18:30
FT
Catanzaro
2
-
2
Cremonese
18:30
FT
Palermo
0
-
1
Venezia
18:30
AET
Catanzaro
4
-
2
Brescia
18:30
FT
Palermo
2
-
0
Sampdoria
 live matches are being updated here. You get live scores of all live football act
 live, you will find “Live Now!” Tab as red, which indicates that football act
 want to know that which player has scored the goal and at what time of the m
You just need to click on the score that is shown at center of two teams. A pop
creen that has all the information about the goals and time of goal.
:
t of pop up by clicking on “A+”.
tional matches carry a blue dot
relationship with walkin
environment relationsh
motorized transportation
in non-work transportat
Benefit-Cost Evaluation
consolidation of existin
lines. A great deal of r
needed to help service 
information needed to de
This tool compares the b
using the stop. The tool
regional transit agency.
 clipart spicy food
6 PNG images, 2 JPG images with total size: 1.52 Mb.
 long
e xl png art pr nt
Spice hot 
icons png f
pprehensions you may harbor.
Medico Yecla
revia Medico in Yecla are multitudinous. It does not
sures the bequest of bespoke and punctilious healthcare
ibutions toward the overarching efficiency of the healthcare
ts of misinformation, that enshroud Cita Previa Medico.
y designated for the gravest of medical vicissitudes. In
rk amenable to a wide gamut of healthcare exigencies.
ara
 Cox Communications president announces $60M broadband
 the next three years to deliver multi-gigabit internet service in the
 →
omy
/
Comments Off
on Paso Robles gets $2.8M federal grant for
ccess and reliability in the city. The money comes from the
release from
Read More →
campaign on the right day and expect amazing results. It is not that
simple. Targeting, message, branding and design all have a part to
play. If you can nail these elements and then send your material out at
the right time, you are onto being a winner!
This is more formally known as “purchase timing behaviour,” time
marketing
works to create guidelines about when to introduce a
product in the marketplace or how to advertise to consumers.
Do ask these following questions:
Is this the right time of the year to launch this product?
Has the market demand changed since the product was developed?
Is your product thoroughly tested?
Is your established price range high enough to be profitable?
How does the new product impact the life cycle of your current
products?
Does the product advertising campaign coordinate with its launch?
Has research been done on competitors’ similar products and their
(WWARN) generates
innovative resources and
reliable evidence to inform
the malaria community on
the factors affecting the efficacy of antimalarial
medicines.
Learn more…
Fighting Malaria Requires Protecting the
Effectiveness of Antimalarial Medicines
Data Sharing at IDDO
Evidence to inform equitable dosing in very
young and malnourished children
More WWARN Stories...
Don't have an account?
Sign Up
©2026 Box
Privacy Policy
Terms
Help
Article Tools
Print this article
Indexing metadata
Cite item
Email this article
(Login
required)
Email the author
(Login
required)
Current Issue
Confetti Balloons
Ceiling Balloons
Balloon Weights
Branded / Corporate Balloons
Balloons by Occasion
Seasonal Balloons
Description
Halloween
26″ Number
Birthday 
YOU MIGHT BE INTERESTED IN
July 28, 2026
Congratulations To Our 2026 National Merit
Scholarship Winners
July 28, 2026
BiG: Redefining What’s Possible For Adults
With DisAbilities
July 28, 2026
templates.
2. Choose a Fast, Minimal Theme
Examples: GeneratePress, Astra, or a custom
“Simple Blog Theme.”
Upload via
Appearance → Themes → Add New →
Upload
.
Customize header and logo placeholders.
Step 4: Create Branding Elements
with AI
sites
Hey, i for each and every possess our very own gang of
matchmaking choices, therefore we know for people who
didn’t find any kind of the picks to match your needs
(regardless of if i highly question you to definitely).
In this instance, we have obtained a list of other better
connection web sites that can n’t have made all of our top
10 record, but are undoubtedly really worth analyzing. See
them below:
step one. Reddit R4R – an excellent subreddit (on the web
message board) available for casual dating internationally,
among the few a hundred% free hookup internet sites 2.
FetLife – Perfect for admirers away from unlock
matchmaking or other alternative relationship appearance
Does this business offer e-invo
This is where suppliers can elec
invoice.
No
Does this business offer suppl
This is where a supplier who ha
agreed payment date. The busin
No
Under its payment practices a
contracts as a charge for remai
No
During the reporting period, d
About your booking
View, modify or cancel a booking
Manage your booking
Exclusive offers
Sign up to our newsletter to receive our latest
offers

***

WHAT YOU WILL DO: Every record, from top to bottom, must be transcribed exactly.

ANSWER TO THE EXERCISE:
18:30
FT
Catanzaro
2
-
2
Cremonese
18:30
FT
Palermo
0
-
1
Venezia
18:30
AET
Catanzaro
4
-
2
Brescia
18:30
FT
Palermo
2
-
0
Sampdoria
 live matches are being updated here. You get live scores of all live football act
 live, you will find “Live Now!” Tab as red, which indicates that football act
 want to know that which player has scored the goal and at what time of the m
You just need to click on the score that is shown at center of two teams. A pop
creen that has all the information about the goals and time of goal.
:
t of pop up by clicking on “A+”.
tional matches carry a blue dot
relationship with walkin
environment relationsh
motorized transportation
in non-work transportat
Benefit-Cost Evaluation
consolidation of existin
lines. A great deal of r
needed to help service 
information needed to de
This tool compares the b
using the stop. The tool
regional transit agency.
 clipart spicy food
6 PNG images, 2 JPG images with total size: 1.52 Mb.
 long
e xl png art pr nt
Spice hot 
icons png f
pprehensions you may harbor.
Medico Yecla
revia Medico in Yecla are multitudinous. It does not
sures the bequest of bespoke and punctilious healthcare
ibutions toward the overarching efficiency of the healthcare
ts of misinformation, that enshroud Cita Previa Medico.
y designated for the gravest of medical vicissitudes. In
rk amenable to a wide gamut of healthcare exigencies.
ara
 Cox Communications president announces $60M broadband
 the next three years to deliver multi-gigabit internet service in the
 →
omy
/
Comments Off
on Paso Robles gets $2.8M federal grant for
ccess and reliability in the city. The money comes from the
release from
Read More →
campaign on the right day and expect amazing results. It is not that
simple. Targeting, message, branding and design all have a part to
play. If you can nail these elements and then send your material out at
the right time, you are onto being a winner!
This is more formally known as “purchase timing behaviour,” time
marketing
works to create guidelines about when to introduce a
product in the marketplace or how to advertise to consumers.
Do ask these following questions:
Is this the right time of the year to launch this product?
Has the market demand changed since the product was developed?
Is your product thoroughly tested?
Is your established price range high enough to be profitable?
How does the new product impact the life cycle of your current
products?
Does the product advertising campaign coordinate with its launch?
Has research been done on competitors’ similar products and their
(WWARN) generates
innovative resources and
reliable evidence to inform
the malaria community on
the factors affecting the efficacy of antimalarial
medicines.
Learn more…
Fighting Malaria Requires Protecting the
Effectiveness of Antimalarial Medicines
Data Sharing at IDDO
Evidence to inform equitable dosing in very
young and malnourished children
More WWARN Stories...
Don't have an account?
Sign Up
©2026 Box
Privacy Policy
Terms
Help
Article Tools
Print this article
Indexing metadata
Cite item
Email this article
(Login
required)
Email the author
(Login
required)
Current Issue
Confetti Balloons
Ceiling Balloons
Balloon Weights
Branded / Corporate Balloons
Balloons by Occasion
Seasonal Balloons
Description
Halloween
26″ Number
Birthday 
YOU MIGHT BE INTERESTED IN
July 28, 2026
Congratulations To Our 2026 National Merit
Scholarship Winners
July 28, 2026
BiG: Redefining What’s Possible For Adults
With DisAbilities
July 28, 2026
templates.
2. Choose a Fast, Minimal Theme
Examples: GeneratePress, Astra, or a custom
“Simple Blog Theme.”
Upload via
Appearance → Themes → Add New →
Upload
.
Customize header and logo placeholders.
Step 4: Create Branding Elements
with AI
sites
Hey, i for each and every possess our very own gang of
matchmaking choices, therefore we know for people who
didn’t find any kind of the picks to match your needs
(regardless of if i highly question you to definitely).
In this instance, we have obtained a list of other better
connection web sites that can n’t have made all of our top
10 record, but are undoubtedly really worth analyzing. See
them below:
step one. Reddit R4R – an excellent subreddit (on the web
message board) available for casual dating internationally,
among the few a hundred% free hookup internet sites 2.
FetLife – Perfect for admirers away from unlock
matchmaking or other alternative relationship appearance
Does this business offer e-invo
This is where suppliers can elec
invoice.
No
Does this business offer suppl
This is where a supplier who ha
agreed payment date. The busin
No
Under its payment practices a
contracts as a charge for remai
No
During the reporting period, d
About your booking
View, modify or cancel a booking
Manage your booking
Exclusive offers
Sign up to our newsletter to receive our latest
offers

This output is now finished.